6.1 ) Following we will start our abstractions over the requested works of UFRN's departments.

For example, as we can see on the next cell, the department that made more requests is SuperIntendencia de Infraestrutura. 

In [None]:
# Saving the 5 most requests values.
five_most_1 = work_requests['nome_unidade_requisitante'].value_counts()[0]
five_most_2 = work_requests['nome_unidade_requisitante'].value_counts()[1]
five_most_3 = work_requests['nome_unidade_requisitante'].value_counts()[2]
five_most_4 = work_requests['nome_unidade_requisitante'].value_counts()[3]
five_most_5 = work_requests['nome_unidade_requisitante'].value_counts()[4]

# SuperIntendencia de Infraestrutura has more than double requests than the second most requester(Residencias Universitárias).
pd.DataFrame(work_requests['nome_unidade_requisitante'].value_counts()[:10])


6.2 ) Difference between amount of requests  

To better visualize the difference between amount of requests, we shall plot a graphic on bars for compare. This bar plot shows the 5 departments that requested the most for works.
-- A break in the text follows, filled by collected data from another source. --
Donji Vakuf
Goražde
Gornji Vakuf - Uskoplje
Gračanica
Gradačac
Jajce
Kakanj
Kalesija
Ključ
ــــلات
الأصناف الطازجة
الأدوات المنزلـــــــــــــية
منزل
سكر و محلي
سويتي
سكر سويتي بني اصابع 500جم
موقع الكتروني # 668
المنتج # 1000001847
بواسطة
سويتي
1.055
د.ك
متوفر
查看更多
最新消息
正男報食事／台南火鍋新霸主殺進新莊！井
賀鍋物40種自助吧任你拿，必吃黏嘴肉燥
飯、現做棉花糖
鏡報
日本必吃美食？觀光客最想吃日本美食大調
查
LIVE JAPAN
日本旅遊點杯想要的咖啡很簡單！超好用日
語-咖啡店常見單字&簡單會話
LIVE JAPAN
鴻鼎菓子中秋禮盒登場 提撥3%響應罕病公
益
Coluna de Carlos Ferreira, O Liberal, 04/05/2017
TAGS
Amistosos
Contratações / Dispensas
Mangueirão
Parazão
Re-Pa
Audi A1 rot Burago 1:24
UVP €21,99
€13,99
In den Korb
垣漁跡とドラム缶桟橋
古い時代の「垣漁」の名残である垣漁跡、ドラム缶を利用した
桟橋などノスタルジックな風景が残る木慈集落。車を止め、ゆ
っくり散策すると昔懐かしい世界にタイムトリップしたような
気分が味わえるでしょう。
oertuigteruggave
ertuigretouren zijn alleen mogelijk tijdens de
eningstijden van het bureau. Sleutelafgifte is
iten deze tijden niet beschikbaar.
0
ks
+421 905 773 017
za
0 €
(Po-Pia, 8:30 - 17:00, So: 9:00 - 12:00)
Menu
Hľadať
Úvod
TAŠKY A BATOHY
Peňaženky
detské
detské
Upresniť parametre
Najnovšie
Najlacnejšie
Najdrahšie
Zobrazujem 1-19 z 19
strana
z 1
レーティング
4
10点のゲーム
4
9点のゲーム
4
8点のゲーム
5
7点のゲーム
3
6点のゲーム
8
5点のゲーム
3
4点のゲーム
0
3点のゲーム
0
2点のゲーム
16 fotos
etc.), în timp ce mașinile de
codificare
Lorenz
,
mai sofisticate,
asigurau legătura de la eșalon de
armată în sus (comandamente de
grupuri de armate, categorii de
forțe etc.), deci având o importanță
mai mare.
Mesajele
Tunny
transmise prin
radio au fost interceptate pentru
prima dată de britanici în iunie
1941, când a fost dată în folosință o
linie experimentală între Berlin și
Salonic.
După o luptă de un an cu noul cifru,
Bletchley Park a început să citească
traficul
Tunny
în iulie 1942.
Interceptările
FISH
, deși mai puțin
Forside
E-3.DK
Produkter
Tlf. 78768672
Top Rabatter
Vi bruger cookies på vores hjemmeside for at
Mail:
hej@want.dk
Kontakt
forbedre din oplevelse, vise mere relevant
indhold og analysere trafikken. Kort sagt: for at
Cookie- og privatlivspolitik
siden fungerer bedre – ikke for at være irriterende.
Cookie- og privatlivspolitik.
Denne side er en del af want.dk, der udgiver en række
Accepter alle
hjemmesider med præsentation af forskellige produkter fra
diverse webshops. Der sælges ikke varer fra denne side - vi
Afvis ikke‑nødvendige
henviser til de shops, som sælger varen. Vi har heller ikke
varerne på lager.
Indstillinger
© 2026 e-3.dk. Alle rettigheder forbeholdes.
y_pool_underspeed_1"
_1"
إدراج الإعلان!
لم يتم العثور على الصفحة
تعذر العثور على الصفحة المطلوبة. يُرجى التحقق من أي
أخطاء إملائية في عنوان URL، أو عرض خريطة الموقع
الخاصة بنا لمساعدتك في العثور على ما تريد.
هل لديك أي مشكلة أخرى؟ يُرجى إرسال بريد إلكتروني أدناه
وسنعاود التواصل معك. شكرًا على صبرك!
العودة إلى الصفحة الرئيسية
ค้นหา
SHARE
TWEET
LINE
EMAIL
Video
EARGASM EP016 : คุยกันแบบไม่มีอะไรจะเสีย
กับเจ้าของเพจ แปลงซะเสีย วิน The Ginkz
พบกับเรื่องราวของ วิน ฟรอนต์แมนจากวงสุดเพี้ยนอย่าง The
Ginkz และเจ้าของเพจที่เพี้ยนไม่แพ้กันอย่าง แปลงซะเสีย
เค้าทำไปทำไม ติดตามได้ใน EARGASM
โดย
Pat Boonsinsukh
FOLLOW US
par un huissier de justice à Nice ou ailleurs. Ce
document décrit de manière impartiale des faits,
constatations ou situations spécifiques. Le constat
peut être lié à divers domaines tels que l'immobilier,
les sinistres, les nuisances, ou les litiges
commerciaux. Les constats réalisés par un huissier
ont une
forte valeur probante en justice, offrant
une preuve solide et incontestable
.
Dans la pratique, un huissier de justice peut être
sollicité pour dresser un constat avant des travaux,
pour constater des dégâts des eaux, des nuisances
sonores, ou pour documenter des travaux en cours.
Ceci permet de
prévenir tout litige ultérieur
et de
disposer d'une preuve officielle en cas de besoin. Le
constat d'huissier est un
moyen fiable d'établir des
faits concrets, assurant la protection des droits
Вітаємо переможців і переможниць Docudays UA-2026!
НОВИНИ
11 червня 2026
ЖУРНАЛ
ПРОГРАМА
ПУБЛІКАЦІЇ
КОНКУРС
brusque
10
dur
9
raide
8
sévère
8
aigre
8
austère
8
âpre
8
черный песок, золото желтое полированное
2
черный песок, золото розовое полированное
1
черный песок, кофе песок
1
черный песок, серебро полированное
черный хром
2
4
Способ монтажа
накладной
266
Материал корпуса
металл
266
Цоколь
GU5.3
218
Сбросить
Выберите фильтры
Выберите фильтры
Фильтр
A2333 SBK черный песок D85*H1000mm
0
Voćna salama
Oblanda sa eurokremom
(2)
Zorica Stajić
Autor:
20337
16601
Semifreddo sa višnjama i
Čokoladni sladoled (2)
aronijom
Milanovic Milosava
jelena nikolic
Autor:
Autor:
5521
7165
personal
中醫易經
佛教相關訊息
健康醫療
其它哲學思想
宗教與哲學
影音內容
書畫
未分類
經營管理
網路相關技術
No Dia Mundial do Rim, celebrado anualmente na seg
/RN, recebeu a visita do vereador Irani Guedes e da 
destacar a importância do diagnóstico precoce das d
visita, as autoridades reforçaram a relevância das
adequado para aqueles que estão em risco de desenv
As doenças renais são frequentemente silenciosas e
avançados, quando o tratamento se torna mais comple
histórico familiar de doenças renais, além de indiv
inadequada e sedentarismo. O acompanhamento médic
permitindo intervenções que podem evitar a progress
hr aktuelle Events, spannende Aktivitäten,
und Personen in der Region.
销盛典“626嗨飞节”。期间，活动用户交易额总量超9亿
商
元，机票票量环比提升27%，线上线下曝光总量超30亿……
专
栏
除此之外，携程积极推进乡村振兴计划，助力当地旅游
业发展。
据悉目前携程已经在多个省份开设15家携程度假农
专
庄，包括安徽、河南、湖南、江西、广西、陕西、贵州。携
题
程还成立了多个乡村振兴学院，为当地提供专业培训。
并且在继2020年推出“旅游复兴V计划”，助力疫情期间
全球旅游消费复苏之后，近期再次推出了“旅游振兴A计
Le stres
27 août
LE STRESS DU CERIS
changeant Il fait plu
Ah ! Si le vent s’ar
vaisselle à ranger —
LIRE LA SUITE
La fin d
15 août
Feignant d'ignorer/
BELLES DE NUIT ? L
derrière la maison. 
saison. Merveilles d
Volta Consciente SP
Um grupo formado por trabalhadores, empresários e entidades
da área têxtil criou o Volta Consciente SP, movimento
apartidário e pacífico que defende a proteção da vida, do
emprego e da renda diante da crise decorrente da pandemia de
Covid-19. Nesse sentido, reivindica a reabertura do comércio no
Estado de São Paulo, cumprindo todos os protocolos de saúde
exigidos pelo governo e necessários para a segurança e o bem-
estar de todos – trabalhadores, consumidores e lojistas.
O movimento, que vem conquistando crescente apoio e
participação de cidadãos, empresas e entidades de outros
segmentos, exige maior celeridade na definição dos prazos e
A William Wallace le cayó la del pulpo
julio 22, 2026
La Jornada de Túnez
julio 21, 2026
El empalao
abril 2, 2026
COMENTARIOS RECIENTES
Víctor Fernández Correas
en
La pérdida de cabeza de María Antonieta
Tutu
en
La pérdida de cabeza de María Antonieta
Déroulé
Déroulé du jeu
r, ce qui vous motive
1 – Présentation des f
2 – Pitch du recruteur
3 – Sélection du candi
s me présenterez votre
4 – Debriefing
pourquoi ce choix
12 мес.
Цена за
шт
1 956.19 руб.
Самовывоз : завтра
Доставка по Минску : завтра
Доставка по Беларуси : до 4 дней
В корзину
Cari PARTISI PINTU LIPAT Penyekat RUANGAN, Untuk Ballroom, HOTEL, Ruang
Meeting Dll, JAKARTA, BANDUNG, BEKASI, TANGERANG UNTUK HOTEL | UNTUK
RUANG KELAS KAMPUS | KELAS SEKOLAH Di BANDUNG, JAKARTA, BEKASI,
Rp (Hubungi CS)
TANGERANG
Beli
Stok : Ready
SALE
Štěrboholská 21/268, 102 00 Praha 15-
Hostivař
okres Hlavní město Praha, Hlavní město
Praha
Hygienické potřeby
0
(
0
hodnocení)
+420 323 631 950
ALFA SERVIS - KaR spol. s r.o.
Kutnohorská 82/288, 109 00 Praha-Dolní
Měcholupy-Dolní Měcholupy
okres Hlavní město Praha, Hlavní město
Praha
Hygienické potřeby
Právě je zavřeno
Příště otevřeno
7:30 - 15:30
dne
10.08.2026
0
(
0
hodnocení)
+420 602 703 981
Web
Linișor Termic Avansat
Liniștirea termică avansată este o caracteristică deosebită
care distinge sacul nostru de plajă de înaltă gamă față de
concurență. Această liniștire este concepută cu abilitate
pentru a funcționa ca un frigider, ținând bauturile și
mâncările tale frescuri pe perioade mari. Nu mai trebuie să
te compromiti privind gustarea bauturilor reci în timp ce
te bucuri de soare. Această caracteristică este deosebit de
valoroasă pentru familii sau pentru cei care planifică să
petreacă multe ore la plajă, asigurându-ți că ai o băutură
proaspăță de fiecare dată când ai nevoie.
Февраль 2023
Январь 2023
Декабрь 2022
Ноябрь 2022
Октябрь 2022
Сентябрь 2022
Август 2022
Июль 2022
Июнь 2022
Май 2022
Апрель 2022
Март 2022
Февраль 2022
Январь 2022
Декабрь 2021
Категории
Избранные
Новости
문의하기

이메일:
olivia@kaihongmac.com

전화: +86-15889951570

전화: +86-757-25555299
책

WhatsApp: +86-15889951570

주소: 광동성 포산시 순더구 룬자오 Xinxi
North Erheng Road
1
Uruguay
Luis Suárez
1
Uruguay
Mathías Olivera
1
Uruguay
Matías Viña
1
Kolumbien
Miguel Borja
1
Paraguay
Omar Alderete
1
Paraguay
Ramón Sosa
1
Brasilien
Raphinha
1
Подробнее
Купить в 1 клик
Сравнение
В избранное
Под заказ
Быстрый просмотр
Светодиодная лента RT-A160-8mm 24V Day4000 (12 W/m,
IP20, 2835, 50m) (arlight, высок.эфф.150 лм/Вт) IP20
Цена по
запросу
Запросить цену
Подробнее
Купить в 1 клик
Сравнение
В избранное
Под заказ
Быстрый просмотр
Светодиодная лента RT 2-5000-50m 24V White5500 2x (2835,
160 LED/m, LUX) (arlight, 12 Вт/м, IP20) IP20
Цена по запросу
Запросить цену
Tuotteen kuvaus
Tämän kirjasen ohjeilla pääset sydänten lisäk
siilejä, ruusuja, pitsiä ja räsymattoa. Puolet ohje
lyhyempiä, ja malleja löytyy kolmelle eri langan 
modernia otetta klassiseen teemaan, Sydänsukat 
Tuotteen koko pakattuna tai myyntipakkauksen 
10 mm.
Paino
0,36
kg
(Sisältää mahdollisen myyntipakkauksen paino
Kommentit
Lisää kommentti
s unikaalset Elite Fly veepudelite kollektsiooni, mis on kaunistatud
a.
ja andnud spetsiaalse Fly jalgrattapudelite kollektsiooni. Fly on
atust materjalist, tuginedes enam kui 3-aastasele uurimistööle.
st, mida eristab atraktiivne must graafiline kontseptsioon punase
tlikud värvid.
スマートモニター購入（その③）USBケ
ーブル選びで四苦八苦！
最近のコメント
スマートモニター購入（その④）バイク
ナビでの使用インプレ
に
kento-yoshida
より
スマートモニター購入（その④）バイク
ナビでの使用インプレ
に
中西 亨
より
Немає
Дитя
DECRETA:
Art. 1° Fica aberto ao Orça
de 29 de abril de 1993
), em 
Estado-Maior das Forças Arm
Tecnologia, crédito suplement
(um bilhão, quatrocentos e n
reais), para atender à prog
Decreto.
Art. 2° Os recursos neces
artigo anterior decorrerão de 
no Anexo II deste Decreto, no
It makes obvious that 'SuperIntendência de Infraestrutura' made lots of requests, specially if compared with the others from the top 5.

In [None]:
# Create a subplot that returns both figure and axis.
fig, ax = plt.subplots(figsize=(15, 6))

# Imported function from numpy to set axis positions.
from numpy import arange
bar_positions = arange(5) + 1

# Define x_ticks, which represents each bar and it's titles.
tick_positions = range(1,6)
ax.set_title("Ten Most Requests for Department")
ax.set_yticks(tick_positions)
#ax.set_xticks("# Requests")
ax.set_xlabel("Requests")
#ax.set_ylabel(tick_positions)

x_names = ['SuperIntendência de Infraestrututra', 'Residencias Universitárias', 'UFRN', 'PROAD', 'Centro de Biociências']
ax.set_yticklabels(x_names)

# Give to bars the respectively amount of requests from each department.
num_cols = [five_most_1, five_most_2, five_most_3, five_most_4, five_most_5]
bar_heights = num_cols
ax.barh( bar_positions, bar_heights, 0.7, color = 'red', alpha = 0.7)
plt.show()

## Working with *Values*

In this part we will show in numbers and compare the values of the works with the nature of the requests.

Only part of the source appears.